By: Jay Dyer
I recently re-watched Aeon Flux (2005). In the film adaptation, which departs from its older MTV predecessor, we see a dystopian Brave New World-type scenario where the human population has fallen back into rule by an elite dynasty of scientists, headed by Trevor Goodchild. Goodchild rules a large walled city where outside, the earth has been re-wilded. This brings to mind the infamous 1992 UN document. The reason for the prison city is the myth that outside the city, viral death reigns.
The reason for this is that in 2011, a virus was released that killed 99% of the earth’s population, and supposedly Goodchild’s predecessor discovered the cure. As it turns out, the Goodchild regime is based on cloning, and eventually we find out he is a good guy. We are presented with the revolutionaries, made up of Aeon and her elite “Monicans,” battling the Goodchild regime.
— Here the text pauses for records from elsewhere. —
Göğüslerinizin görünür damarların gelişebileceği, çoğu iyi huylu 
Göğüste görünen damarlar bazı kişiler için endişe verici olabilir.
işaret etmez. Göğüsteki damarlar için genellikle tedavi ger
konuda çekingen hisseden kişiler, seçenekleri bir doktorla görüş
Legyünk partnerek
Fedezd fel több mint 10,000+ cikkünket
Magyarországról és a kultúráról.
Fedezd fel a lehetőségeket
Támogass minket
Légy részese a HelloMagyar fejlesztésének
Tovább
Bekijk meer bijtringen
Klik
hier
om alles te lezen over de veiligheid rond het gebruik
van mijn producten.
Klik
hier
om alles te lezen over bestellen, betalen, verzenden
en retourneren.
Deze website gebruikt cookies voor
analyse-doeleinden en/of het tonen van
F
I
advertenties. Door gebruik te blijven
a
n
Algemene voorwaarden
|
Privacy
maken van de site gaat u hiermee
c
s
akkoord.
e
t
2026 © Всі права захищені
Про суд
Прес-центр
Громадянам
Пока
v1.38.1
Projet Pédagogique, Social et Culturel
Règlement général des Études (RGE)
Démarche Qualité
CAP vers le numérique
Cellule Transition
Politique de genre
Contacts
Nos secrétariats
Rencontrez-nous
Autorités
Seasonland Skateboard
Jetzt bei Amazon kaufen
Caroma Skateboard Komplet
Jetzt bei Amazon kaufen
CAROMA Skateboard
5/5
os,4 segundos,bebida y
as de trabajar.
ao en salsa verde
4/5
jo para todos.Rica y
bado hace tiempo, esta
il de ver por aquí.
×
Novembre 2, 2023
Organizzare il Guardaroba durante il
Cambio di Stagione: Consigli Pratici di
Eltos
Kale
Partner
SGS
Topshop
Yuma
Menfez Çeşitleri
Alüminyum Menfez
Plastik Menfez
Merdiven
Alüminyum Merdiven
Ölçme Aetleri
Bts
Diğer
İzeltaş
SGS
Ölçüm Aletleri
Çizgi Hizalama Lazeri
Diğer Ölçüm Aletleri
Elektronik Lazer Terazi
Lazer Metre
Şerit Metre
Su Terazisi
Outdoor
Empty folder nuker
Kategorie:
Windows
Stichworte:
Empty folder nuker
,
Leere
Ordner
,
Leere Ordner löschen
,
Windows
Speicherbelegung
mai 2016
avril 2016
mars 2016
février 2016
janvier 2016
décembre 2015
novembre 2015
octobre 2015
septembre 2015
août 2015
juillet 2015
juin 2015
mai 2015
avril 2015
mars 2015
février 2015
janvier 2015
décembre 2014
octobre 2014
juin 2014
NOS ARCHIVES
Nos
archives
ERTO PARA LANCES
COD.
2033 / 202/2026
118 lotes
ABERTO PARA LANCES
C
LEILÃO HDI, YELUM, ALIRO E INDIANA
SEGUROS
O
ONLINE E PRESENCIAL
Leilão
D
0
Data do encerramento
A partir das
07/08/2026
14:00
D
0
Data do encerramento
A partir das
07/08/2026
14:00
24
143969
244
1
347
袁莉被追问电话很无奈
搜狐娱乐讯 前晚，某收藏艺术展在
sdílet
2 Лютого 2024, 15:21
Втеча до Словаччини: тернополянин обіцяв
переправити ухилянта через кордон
However, Goodchild and Aeon eventually team up and are fighting for a secret common cause, unbeknownst to the Monicans or the big brother police state.
What is thus presented is a blurred vision of good and evil, where both sides are really working for common goals, but take different paths to get there. In the end all was justified. But that is not how human morals work; we don’t autonomously do whatever we want and choose good or evil, based on an ends-justifies-the-means approach. The meaning then, appears to be that the new Aeon, or new age, will only emerge after a period of mass death, transhumanism and cloning (“flux”), all of which are fine, in the long run.